November 22, 2017
Alumni Times news for alumni and friends
Rediscovering a Lost Queen of N.C. A&T

Campus Highlights

Bluford Library Archives: Rediscovering a Lost Queen of N.C. A&T

When one visits the Archives at the F. D. Bluford Library, any research question given to the archives librarian and the archives specialist may lead to the rediscovery of lost facts about North Carolina A&T State University history. These lost facts can be very stunning and reshape how our history is taught in the future.

In September, a homecoming history display was in the final stages. Bluford Library had a trial usage on a database of historically black newspapers in which there was incredibly rare news stories and images about early N.C. A&T homecomings. While searching in the Pittsburgh Courier, there was story of a young lady, "Miss Sammie Sellers", who was named Miss A&T at a spring banquet for the 1934-35 academic year.

All of the current sources, including the “Miss A&T Collection” in archives, list the earliest known Miss A&T as Kathryn Tynes who reigned from 1935-1936. However, was she the first Miss A&T? It was acknowledged in Mens Et Manus: A Pictorial History of North Carolina Agricultural and Technical State University, that no one was sure when or who the very first Miss A. & T. was, and that the tradition had most likely started sometime after 1928 when women were readmitted to the university. So was Sammie Sellars really one of the early forgotten queens of A&T?

To learn more about Miss Sellers more digging into the special collections was needed. Only 13 issues of the A&T Register from 1929 to 1934 are known to exist and copies are sporadic throughout the rest of the 1930s. Fortunately, many of these issues did mention a “Sammie Etta Sellars” of Darlington, S.C. She was a very popular and was voted the female student with the "Most Pleasing Personality" in 1935, 1936, and 1937. Miss Sellars ‘37 (sometimes spelled Sellers) was also very active in numerous student organizations like the girls’ basketball team, Delta Sigma Theta sorority, the student council and the choral society. Also among these additions was page 3 of the July 06, 1934 issue which has a picture of Sammie Sellars, under the title "Miss A. and T., 1934-1935." The last mention of Sammie in the Register is in a 1938 edition with an update about her as a proprietress in a restaurant. After finding these pages, archive specialists began wondering what became of her.
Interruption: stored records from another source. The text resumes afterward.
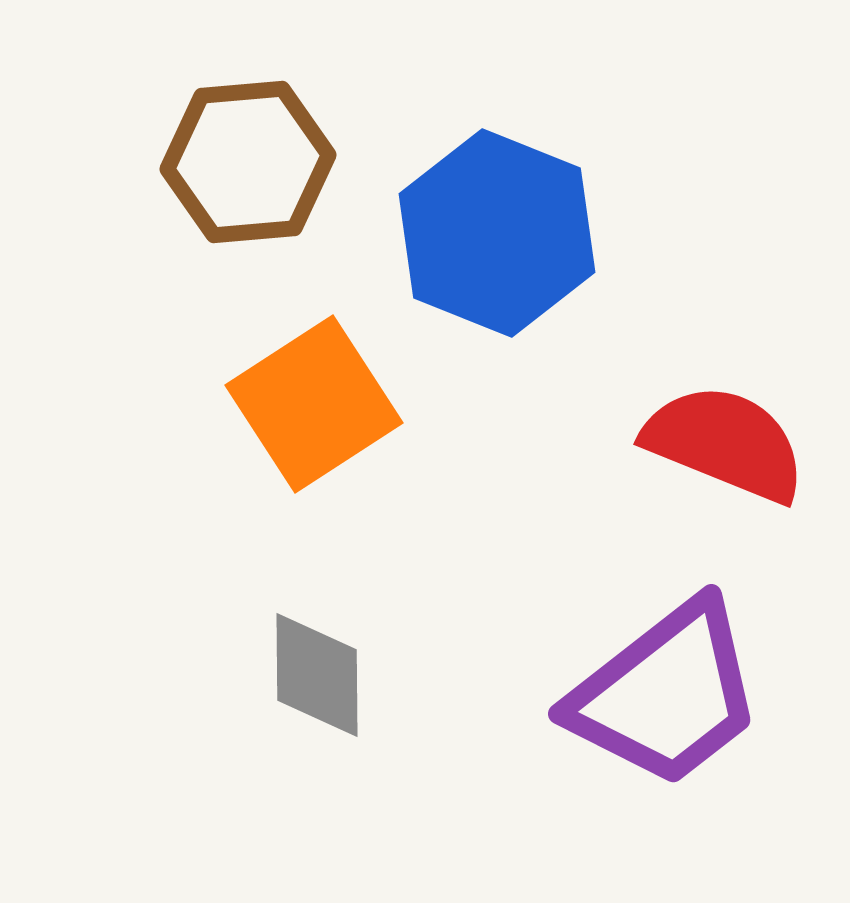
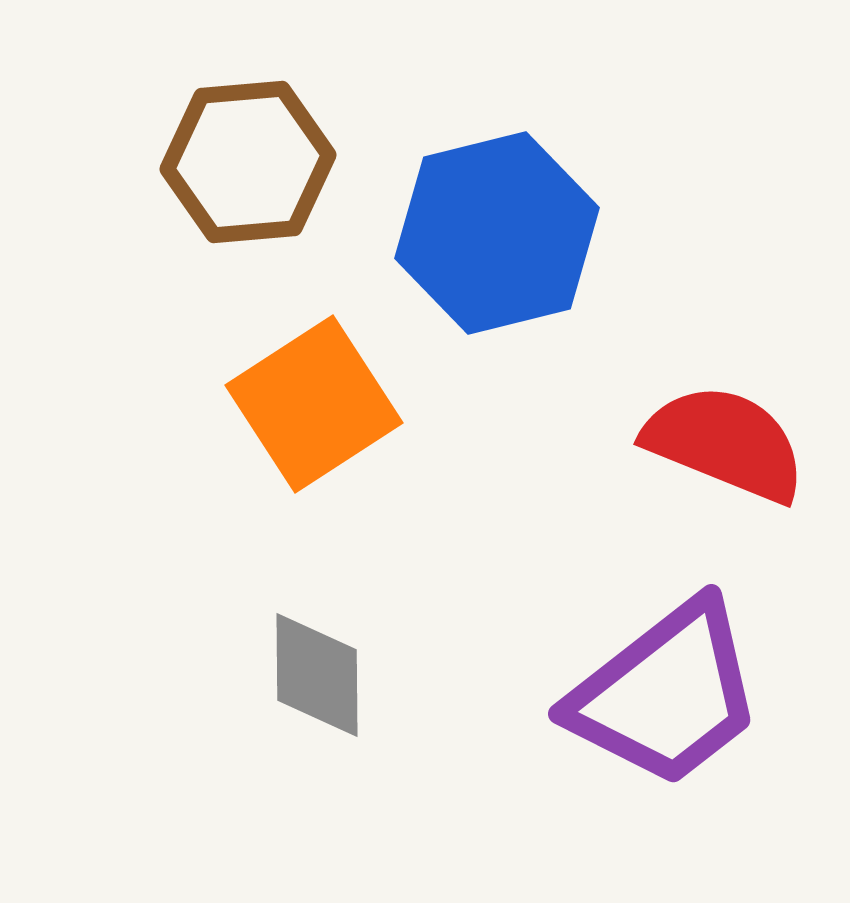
blue hexagon: rotated 24 degrees clockwise
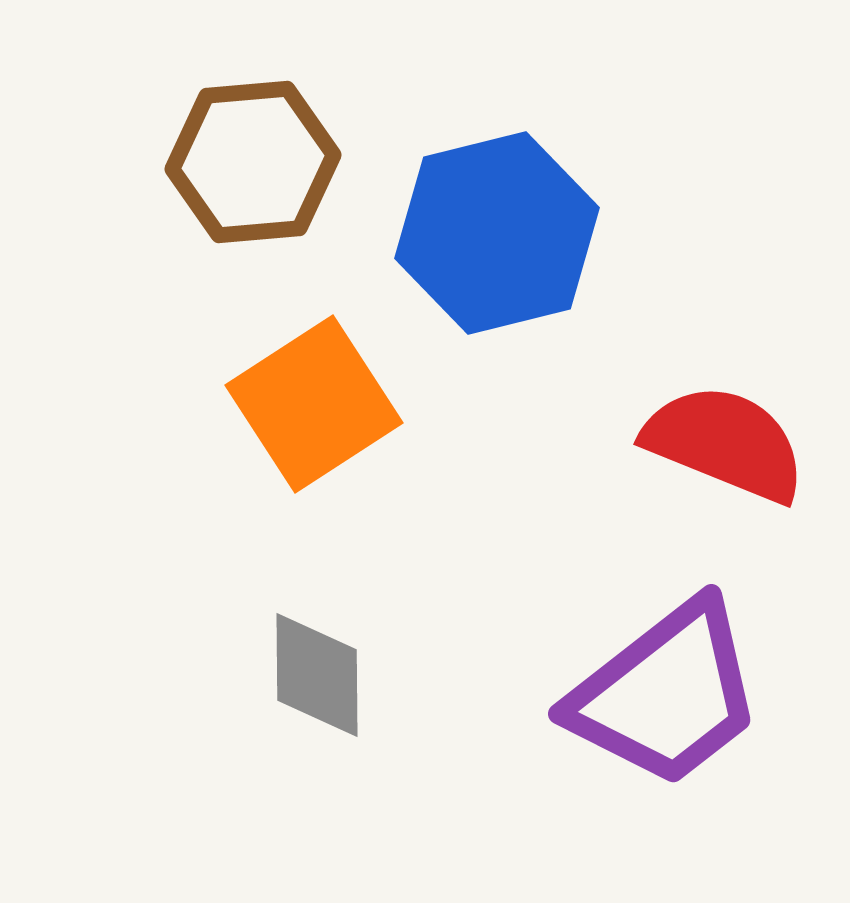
brown hexagon: moved 5 px right
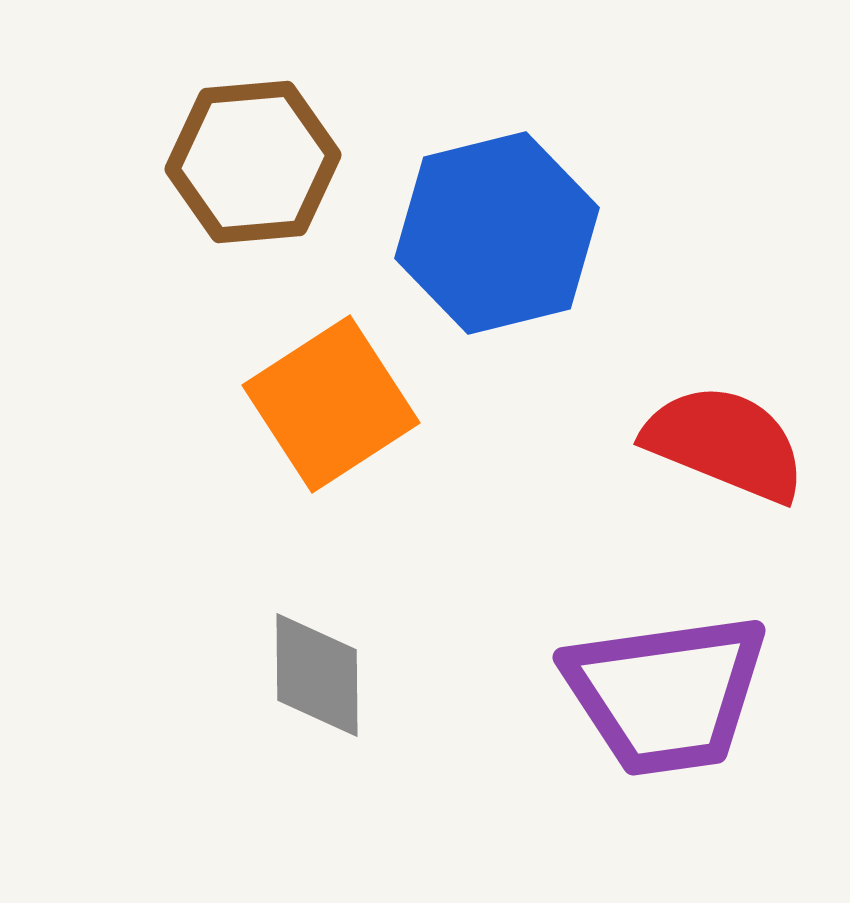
orange square: moved 17 px right
purple trapezoid: rotated 30 degrees clockwise
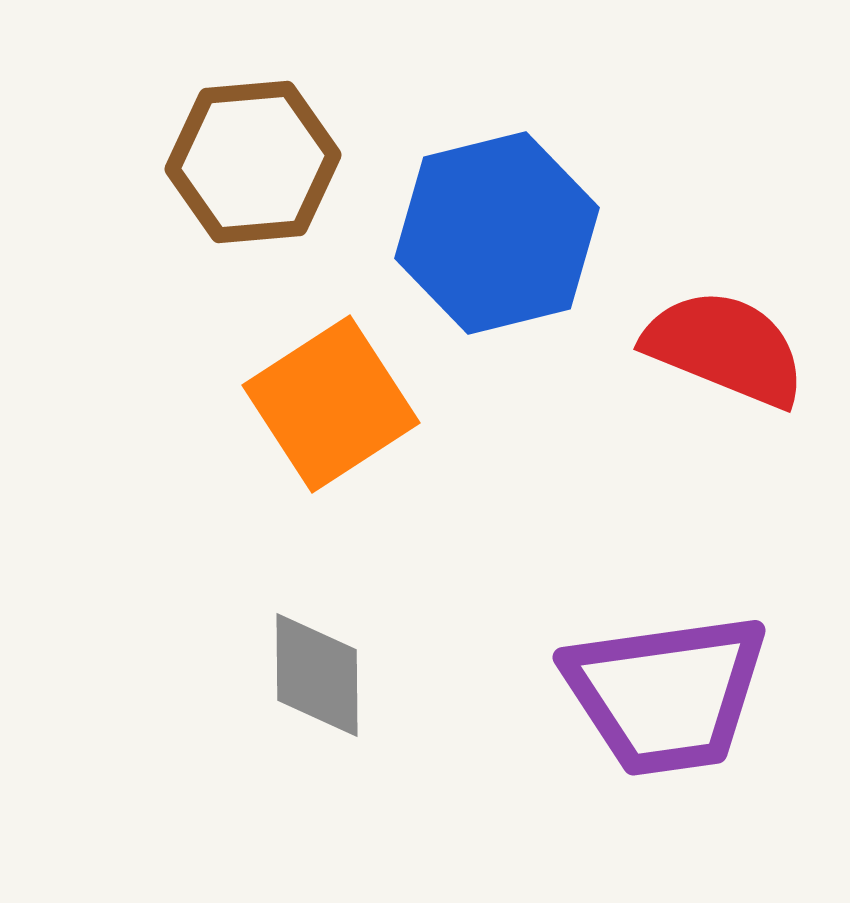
red semicircle: moved 95 px up
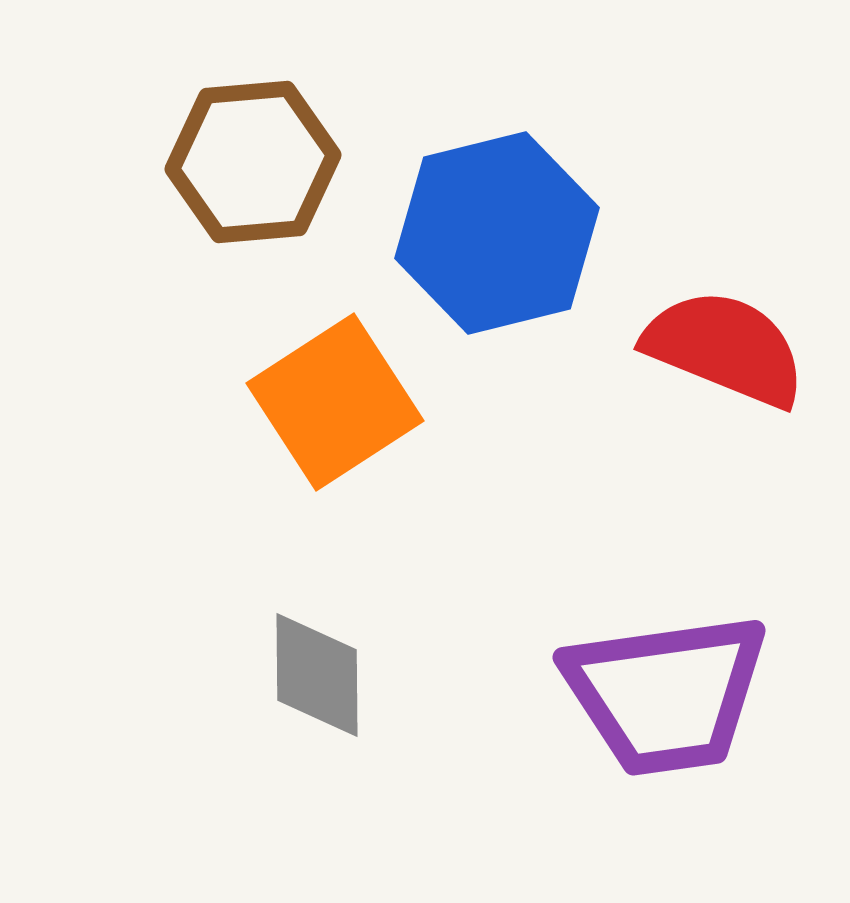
orange square: moved 4 px right, 2 px up
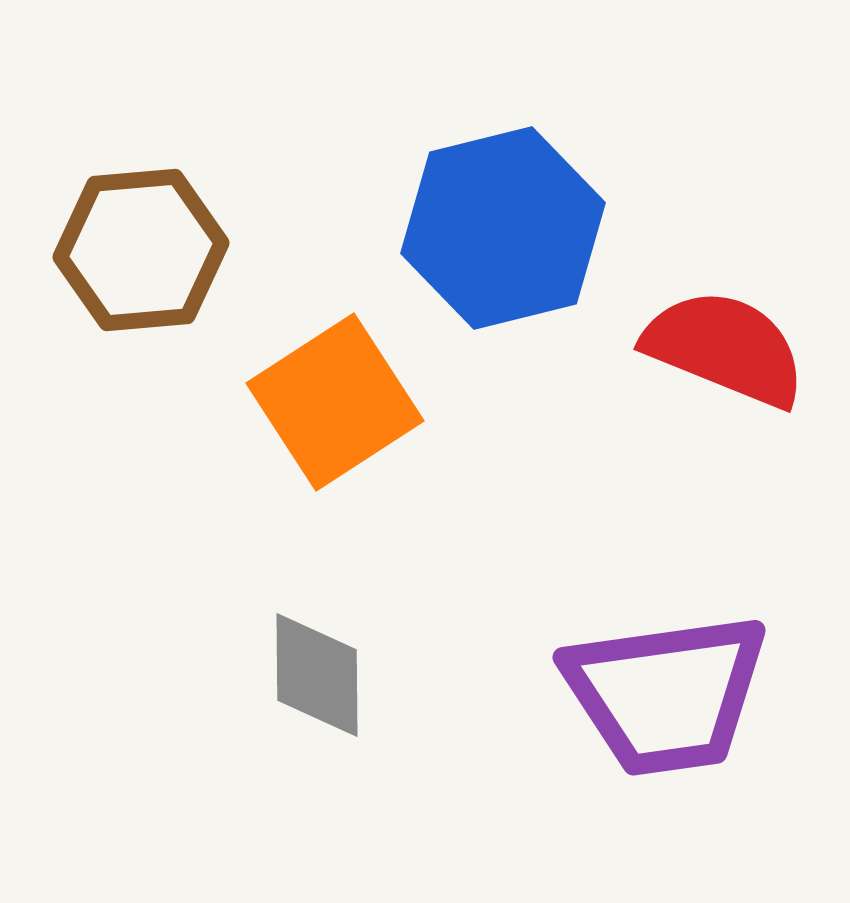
brown hexagon: moved 112 px left, 88 px down
blue hexagon: moved 6 px right, 5 px up
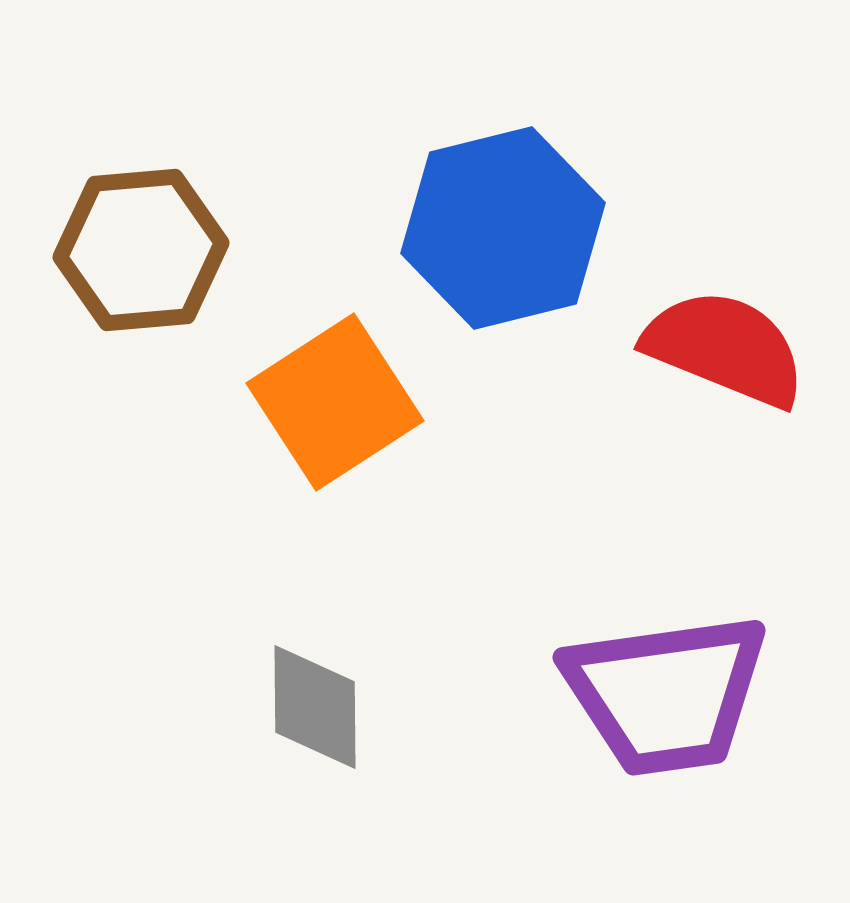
gray diamond: moved 2 px left, 32 px down
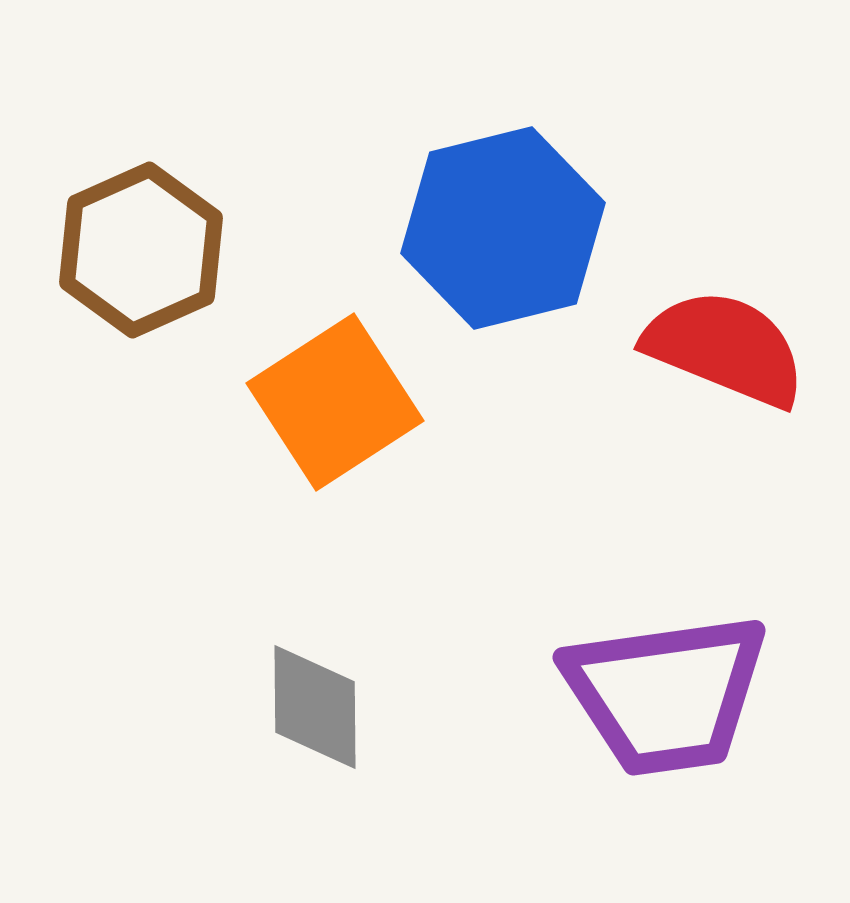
brown hexagon: rotated 19 degrees counterclockwise
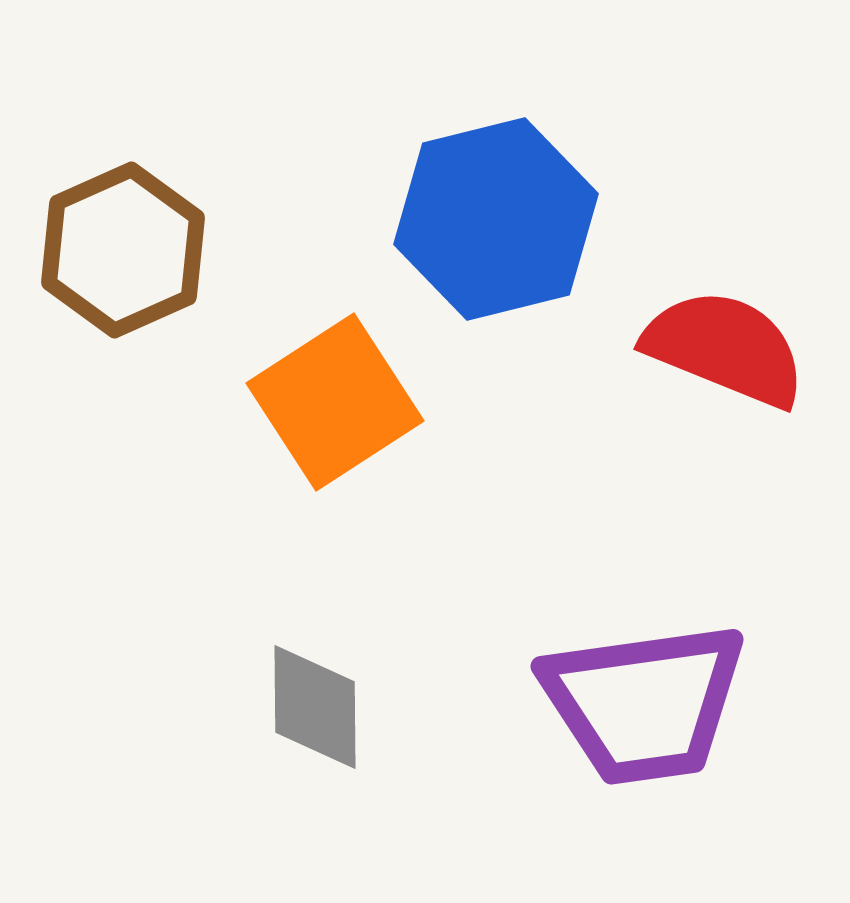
blue hexagon: moved 7 px left, 9 px up
brown hexagon: moved 18 px left
purple trapezoid: moved 22 px left, 9 px down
Newspaper databases and genealogy resources were searched with little results. One resource that was overlooked was the copies of A History of the National Alumni Association of the North Carolina Agricultural and Technical State University, 1891-1984, Greensboro, North Carolina by Evelyn M. Butler. While searching for an unrelated person in this book, there was an entry on a “Sammie Etta Sellers McDuffie”. After searching online for that name, and discovering a “vertical file” in archives with that name, the story began to come together.

It turns out that while she was at A&T, Sammie met Frank McDuffie of Laurinburg, N.C., the "Most Versatile" man in 1936. The two would later marry. Frank was the son of Emmanuel McDuffie who was the founder of the historic Laurinburg Institute, which today is one of the very few still operating historical black preparatory schools from the 1900s in the country. He served as the principal of Laurinburg Institute for many years. She and Frank are still remembered as great educators and humanitarians who transformed the school and changed many lives for generations. The school is still open today under the direction of their son Frank H. "Bishop" McDuffie. Sammie McDuffie passed away in 1995 at the age of 80.

For now it is unknown if Sammie Sellars McDuffie was the very first Miss A&T, but it is clear that she was one of the greatest.